A series of commemorative events to mark the 20th anniversary of the Columbine High School shooting concluded Saturday with a ceremony paying tribute to the victims and highlighting the ongoing strength of the suburban Denver community.
Hundreds of residents sat in chairs or on the grass during the two-hour program in which several speakers reflected on how their lives had changed.
Among those addressing the crowd were survivors of the massacre, former staffers of the school and family members of the 12 students and one teacher who were shot to death by a pair of trench-coat-clad students carrying handguns, shotguns, pipe bombs and extra ammunition.
Many of the speakers Saturday emphasized the spirit of human resilience and the sense of hope that has prevailed since the tragedy.
Sean Graves, who was a 15-year-old freshman at the time, held back tears as he recalled the moment he was struck by six bullets.
The first-time father said he was filled with pride that he graduated from Columbine High School, and upbeat about the future.
“Because of you, I’m up here today,” he told the crowd. “We showed people that we can overcome evil and we can love one another and we can become a family.”
A recorded video message from former President Clinton was also played during the ceremony.
“You’ve shown America and the world what true community looks like and have reminded us that the power of love and hope is far greater than the force of darkness and division and hatred,” Clinton said.

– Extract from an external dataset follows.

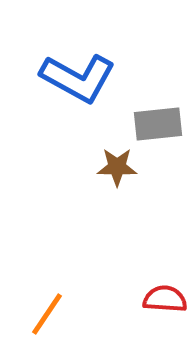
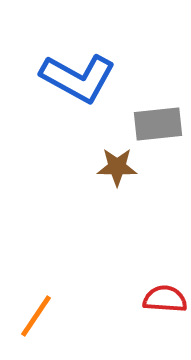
orange line: moved 11 px left, 2 px down
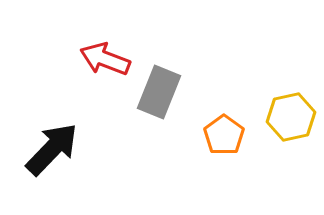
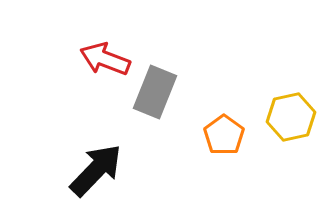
gray rectangle: moved 4 px left
black arrow: moved 44 px right, 21 px down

The memorial Saturday took place in Littleton, Colo., a Denver suburb that’s home to more than 47,000 people.
The anniversary events were held against a backdrop of heightened alert after an 18-year-old woman from Florida who authorities say was obsessed with the Columbine shooting threatened violence ahead of the 20th anniversary.
A manhunt for the young woman ensued. Authorities found her dead Tuesday from an apparent self-inflicted gunshot wound.
The first commemoration took place Thursday evening at Waterstone Community Church, where survivors, families and community members listened to speakers including Frank DeAngelis, principal of the high school at the time of the shooting.
On Friday, hundreds gathered for a vigil at the Columbine Memorial in Clement Park.
Throughout the evening, community members placed roses and small candles on stones engraved with the names of the victims. Others donned shirts with messages of hope.